The final section of the discussion of 'Catching Fire' is coming soon: the really crucial stuff about what Wrangham's scenario implies for raw-foodists.
But I have to make a digression, to honor a feeling. I've been wanting to write a series of posts about 'making do,' being creative with what you have even if it isn't much or isn't ideal. From some perspectives, 'eating locally' is a part of 'making do,' and living in Alaska, where the ground is frozen seven months of the year in the balmier places even, makes that a challenge!
I've been hearing people elsewhere talking about starting their gardens, and have seen photos of fiddlehead ferns poking up. I ate loads of fiddleheads last year - in June! So we're still a good ten weeks away…)And this morning, as Phil and I hiked on the frozen beach, talking about fishing expeditions, I found myself tearing up with compassion for myself (not self-pity, I hope!) - remembering how very hard I had tried to 'eat locally' for many months last year, to convert my body to get most of its calories from fish and game - and how very much better I feel now that I'm no longer forcing that, but how sad that it cuts down on 'local' subsistence so very much.
Of course, in the three-to-four month growing season we can grow quite a lot of vegetables, and last year we wild-crafted large amounts of berries and greens (nettles, ferns, various shoreline grasses and herbs, as well as kelp and dulse). That's something to look forward to.

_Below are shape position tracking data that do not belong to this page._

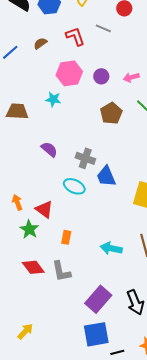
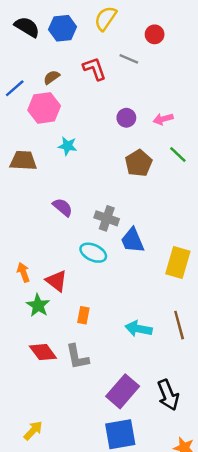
pink hexagon: (69, 73) -> (44, 108), moved

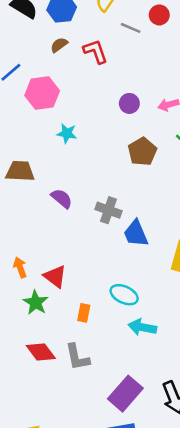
gray line: (129, 59) -> (131, 28), moved
brown semicircle: (52, 77) -> (59, 45), moved
brown trapezoid: (23, 161) -> (20, 171), moved
cyan ellipse: (93, 253) -> (124, 295), moved

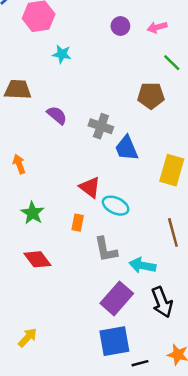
brown pentagon: (142, 152) -> (151, 96), moved, turned 30
orange arrow: (20, 267) -> (19, 164), moved
red triangle: (55, 276) -> (90, 187), moved
cyan arrow: (142, 327) -> (142, 265), moved
gray L-shape: (77, 357) -> (106, 250), moved

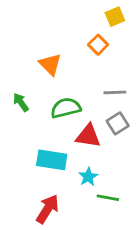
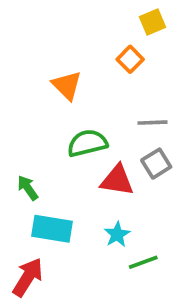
green arrow: (21, 102) -> (28, 188), moved
cyan rectangle: (52, 160) -> (52, 229), moved
green line: (108, 198) -> (143, 262), turned -30
red arrow: (47, 209) -> (28, 277), moved

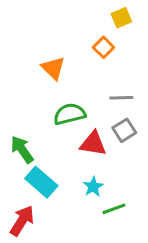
green arrow: (28, 188) -> (22, 150), size x1.4
cyan rectangle: (52, 229) -> (41, 182), turned 32

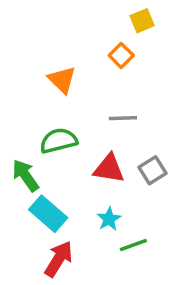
gray line: (121, 98) -> (123, 118), moved
green semicircle: (69, 114) -> (59, 141), moved
gray square: (124, 130) -> (152, 170), moved
red arrow: (22, 221) -> (59, 259), moved

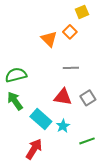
orange triangle: (62, 80) -> (49, 39), moved
green semicircle: (59, 141) -> (16, 75), moved
cyan rectangle: (48, 214) -> (41, 119), moved
green line: (133, 245) -> (87, 141), moved

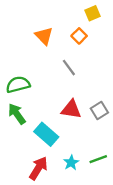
orange triangle: (49, 39) -> (44, 36), moved
gray line: (71, 68) -> (69, 68), moved, turned 56
cyan star: (63, 126) -> (71, 163), moved

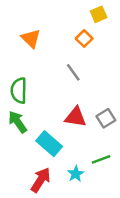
orange triangle: (44, 36) -> (31, 39), moved
green semicircle: (18, 85) -> (19, 90), turned -75
green line: (98, 159) -> (101, 159), moved

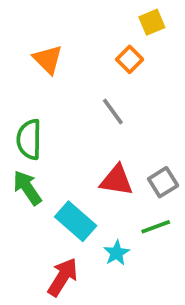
green line: (101, 159) -> (156, 227), moved
cyan star: (76, 174) -> (117, 253), moved

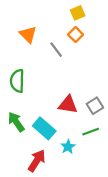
yellow square: (152, 22) -> (78, 13), moved
gray line: (113, 111) -> (56, 50), moved
green arrow: (27, 188) -> (16, 122), moved

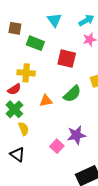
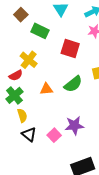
brown square: (15, 28) -> (21, 15), turned 32
yellow cross: (26, 73) -> (29, 60), turned 30
black triangle: (17, 155) -> (29, 134), moved

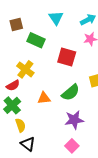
brown square: (21, 15) -> (16, 24), turned 32
purple star: (74, 125) -> (74, 120), moved
pink square: (54, 135) -> (72, 146), moved

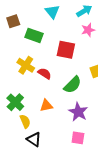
red semicircle: (13, 85) -> (45, 74), moved, turned -112
orange triangle: (44, 98) -> (46, 106), moved
purple star: (74, 120) -> (78, 112), turned -30
pink square: (72, 146) -> (78, 138), turned -32

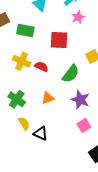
yellow semicircle: (25, 121) -> (24, 124), moved
pink square: (78, 138) -> (84, 125), turned -32

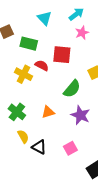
red semicircle: (41, 67) -> (42, 65), moved
pink square: (84, 125) -> (70, 148), moved

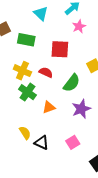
red semicircle: (42, 65) -> (46, 72), moved
green cross: (17, 112) -> (27, 92), moved
purple star: (80, 115) -> (81, 109), turned 30

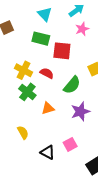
green rectangle: (26, 40) -> (41, 39), moved
black triangle: (42, 143) -> (48, 152), moved

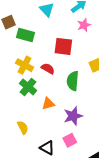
green rectangle: (41, 39) -> (25, 35), moved
green semicircle: (72, 85) -> (73, 81), turned 144
purple star: (80, 111) -> (73, 116), moved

And for now, I am doing my best. I sprout lentils, fenugreek, sunflower seeds. I mix dried nettles in with my salads (delicious!). Cilantro pesto from my wonderful cilantro patch last year is in the freezer and getting used. I want to find out if it's possible to grow maca here, spirulina - would be so cool to grow superfoods besides the superfoods that grow wild here.
Since I've been sent this opportunity to make this place home for now, I have to make the best of it and learn all that I can from it. This is one of the last wild places, a place of great beauty. And it has been my husband's chosen homebase for the past 30 years (almost as long as I've been alive!) And even if it is true that eating fish and meat made me sicker, I can derive all sorts of powerful medicine from the plants that grow here. They have to be pretty potent to survive here at all. Considering how horribly spiky it is, in the first of spring, the new growth shoots of devil's club are surprisingly delicious. (Devil's club, by the way, is 'oplopanax horridus,' where the 'panax' part indicates its status as a panacea. More to explore there.)

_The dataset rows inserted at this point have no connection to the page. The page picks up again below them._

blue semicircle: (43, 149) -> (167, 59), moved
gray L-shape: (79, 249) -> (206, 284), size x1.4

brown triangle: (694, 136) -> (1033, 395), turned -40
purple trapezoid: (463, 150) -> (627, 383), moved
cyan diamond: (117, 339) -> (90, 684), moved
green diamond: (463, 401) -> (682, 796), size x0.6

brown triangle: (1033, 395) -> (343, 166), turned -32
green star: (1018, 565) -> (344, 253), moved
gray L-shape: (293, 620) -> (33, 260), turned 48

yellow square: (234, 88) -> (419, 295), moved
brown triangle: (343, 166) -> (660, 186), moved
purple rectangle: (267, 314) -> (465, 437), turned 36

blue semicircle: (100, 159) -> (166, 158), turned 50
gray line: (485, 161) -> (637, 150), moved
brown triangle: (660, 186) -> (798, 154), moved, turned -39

Like many who live in Alaska, we have no running water at home (imagine the challenges there)! We haul six-gallon jugs from the public spigot at Safeway in town. Well, that spigot has been out of order the past few days (thank goodness I didn't make kombucha - we'd have had no water at all). We are finding another way today, and it has also inspired me to harvest snow from outside and explore that.

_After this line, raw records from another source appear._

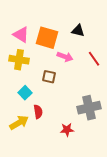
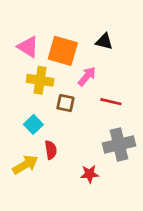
pink arrow: (65, 57) -> (87, 76), turned -70
red line: (94, 59) -> (111, 102), moved, turned -42
yellow cross: (19, 60) -> (40, 80), moved

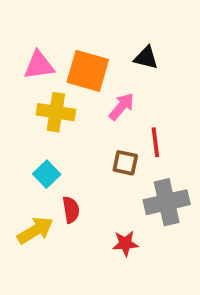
pink triangle: (28, 47) -> (39, 65), turned -40
red line: (111, 102) -> (155, 142), turned 70
brown square: (65, 103) -> (125, 163), moved

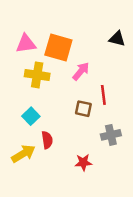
black triangle: (146, 58) -> (117, 39), moved
gray cross: (167, 202) -> (111, 135), size x0.7

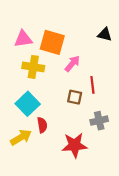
cyan square: (31, 116) -> (28, 104), size x1.5
red star: (83, 162) -> (75, 145), size x1.6

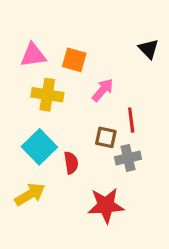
black triangle: (105, 35) -> (149, 49), turned 32
orange square: (52, 42) -> (74, 60), size x0.7
gray cross: (99, 121) -> (128, 158), moved
red semicircle: (42, 125) -> (71, 163), moved

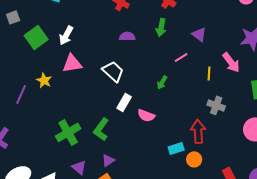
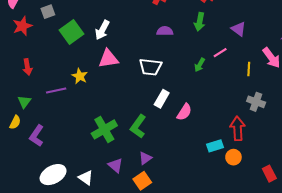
white trapezoid: (113, 71) -> (150, 67), turned 145
green arrow: (162, 82) -> (200, 65), moved
purple line: (21, 94) -> (56, 91), turned 54
pink semicircle: (146, 115) -> (184, 112), turned -78

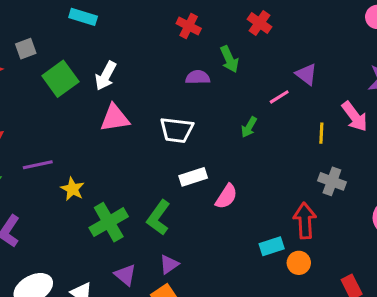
green arrow: (200, 22) -> (229, 59), moved, turned -36
pink line: (220, 53) -> (279, 97), moved
yellow star: (80, 76) -> (72, 189), moved
white rectangle: (162, 99) -> (193, 177), turned 42

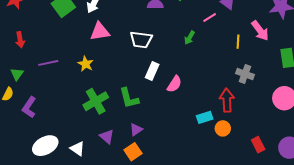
white rectangle: (193, 177) -> (152, 71), turned -48
yellow star: (72, 189) -> (86, 64), moved
green L-shape: (158, 218) -> (129, 98), turned -50

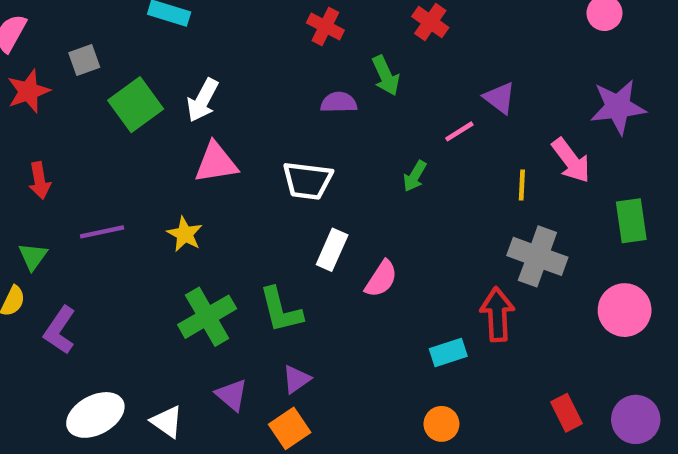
gray cross: (245, 74) -> (537, 256), size x1.4
orange circle: (223, 128) -> (441, 424), moved

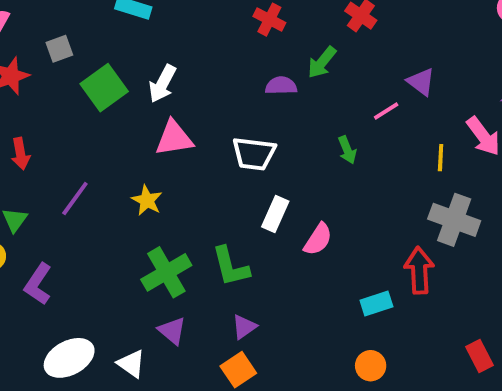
green arrow: (386, 76) -> (322, 62), turned 64
green arrow: (415, 176) -> (347, 150), turned -52
purple line: (102, 232) -> (75, 198), turned -42
purple triangle: (232, 395) -> (172, 331), moved

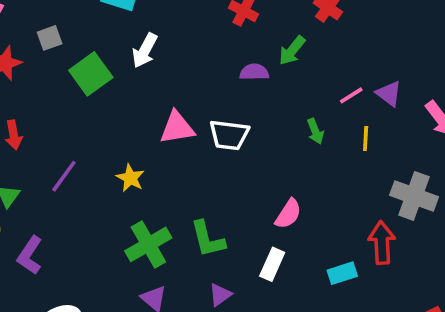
purple triangle: (421, 82) -> (389, 94), moved
white arrow: (162, 84) -> (145, 51), moved
pink triangle: (174, 138) -> (177, 128), moved
yellow line: (441, 158) -> (366, 139), moved
white rectangle: (275, 214) -> (272, 264), moved

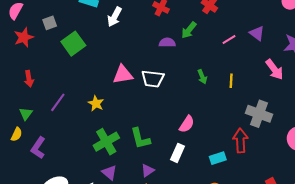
white arrow: (145, 51) -> (115, 17), moved
purple triangle: (389, 94) -> (257, 33), moved
pink line: (351, 95) -> (229, 39), moved

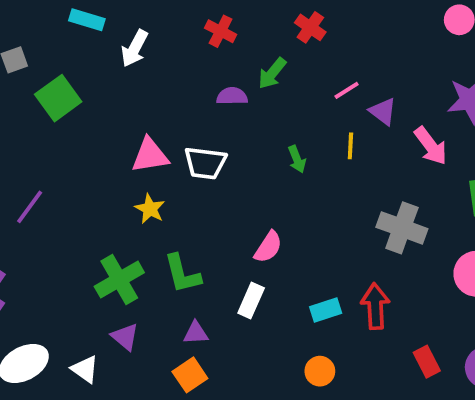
purple triangle: (257, 33) -> (383, 111), moved
yellow line: (231, 81) -> (350, 146), moved
yellow star: (96, 103) -> (150, 209), moved
red arrow: (240, 141) -> (375, 306), moved
purple triangle: (148, 170) -> (196, 333), turned 32

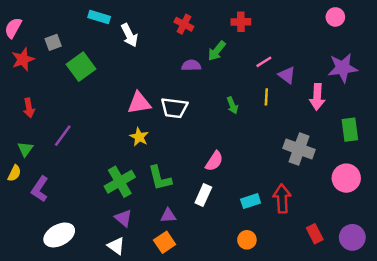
red cross: (310, 27) -> (241, 22), turned -36
white arrow: (135, 48) -> (129, 35), turned -55
pink arrow: (431, 146) -> (317, 97), turned 40
white triangle: (85, 369) -> (116, 246), moved

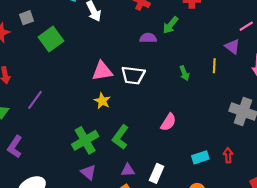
pink line: (264, 62) -> (246, 26), moved
green L-shape: (160, 178) -> (120, 137), turned 50
white rectangle: (203, 195) -> (157, 173), moved
red arrow: (282, 199) -> (228, 155), size x0.6

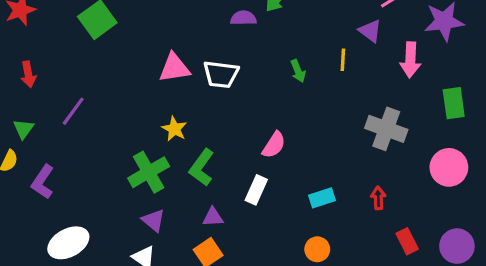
yellow star: (102, 101) -> (174, 129), moved
red arrow: (228, 155) -> (378, 198), moved
white rectangle: (157, 173) -> (256, 190), moved

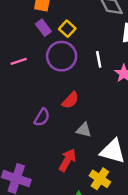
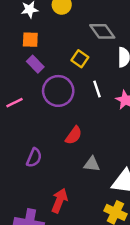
yellow square: (67, 29) -> (80, 59), moved
purple semicircle: (42, 117) -> (34, 158), moved
red arrow: (67, 160) -> (59, 201), moved

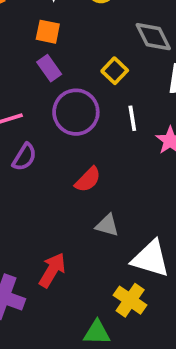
purple semicircle: (34, 158) -> (24, 157), moved

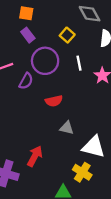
purple semicircle: (24, 157) -> (26, 81), moved
red semicircle: (88, 180) -> (54, 101), turned 35

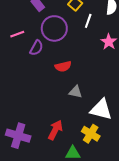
white line: (79, 63) -> (88, 21), moved, turned 32
red arrow: (35, 156) -> (55, 130), moved

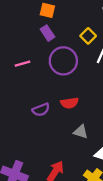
purple semicircle: (36, 48) -> (41, 110), moved, turned 35

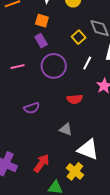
yellow square: (88, 36) -> (79, 37), moved
red semicircle: (69, 103) -> (75, 99), moved

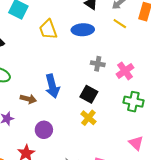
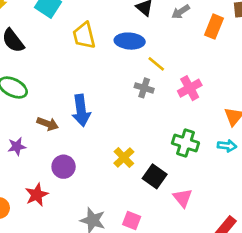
yellow line: (120, 24) -> (156, 64), moved
pink cross: (125, 71) -> (190, 88), moved
black square: (89, 94) -> (155, 176), moved

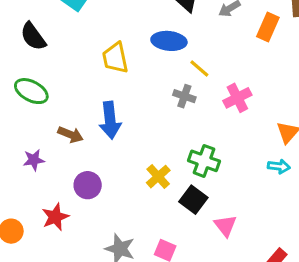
yellow trapezoid: (84, 36) -> (115, 58), moved
green cross: (185, 143) -> (204, 161), moved

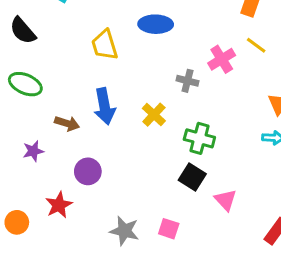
yellow line: (199, 69) -> (256, 45), moved
gray cross: (184, 96) -> (187, 81), moved
pink cross: (237, 98) -> (222, 59), moved
yellow cross: (158, 177) -> (154, 115), moved

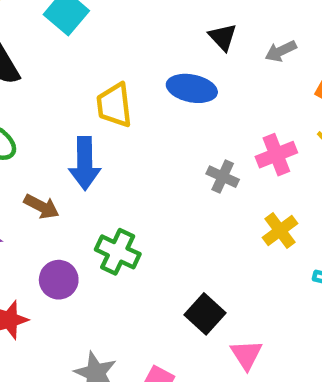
blue arrow: (105, 106) -> (85, 163), moved
yellow cross: (154, 115) -> (280, 230), moved
green cross: (199, 138) -> (118, 252), moved

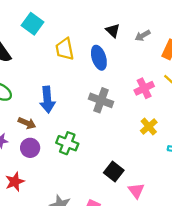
blue ellipse: (192, 88) -> (99, 58), turned 65
yellow trapezoid: (114, 105) -> (65, 49), moved
gray cross: (223, 177) -> (101, 100), moved, size x1.5
purple circle: (59, 280) -> (30, 148), moved

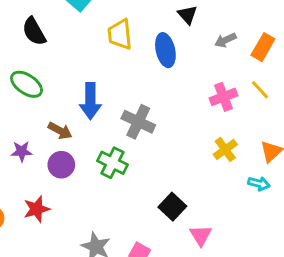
gray arrow: (143, 36) -> (225, 40), moved
gray cross: (101, 100) -> (138, 122), moved

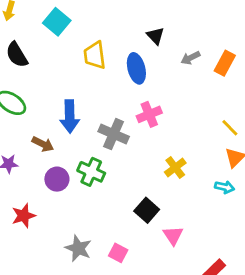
yellow line: (260, 90) -> (230, 128), moved
pink cross: (223, 97) -> (149, 114), moved
yellow cross: (225, 150) -> (175, 167), moved
purple circle: (61, 165) -> (57, 179), moved

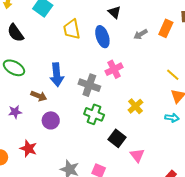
gray arrow: (191, 58) -> (141, 34), moved
green cross: (91, 172) -> (94, 114), moved
red star: (24, 216) -> (28, 149), turned -30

So, I temper the twinges of sadness I'm feeling at living in the land of the long winter with determination to do my best, and to learn as many of the lessons offered to me here as I can possibly compass. I continually make my peace with the 'eat all local' ideal, and give thanks for all the ways that I can connect with people elsewhere, and hopefully share some of the powerful plant and animal lessons that I'm learning here. It's certainly a global and iconic instantiation of the whole practice of 'making do,' and I look forward to writing more about that.
That must be so tough... Have you contacted Shawna?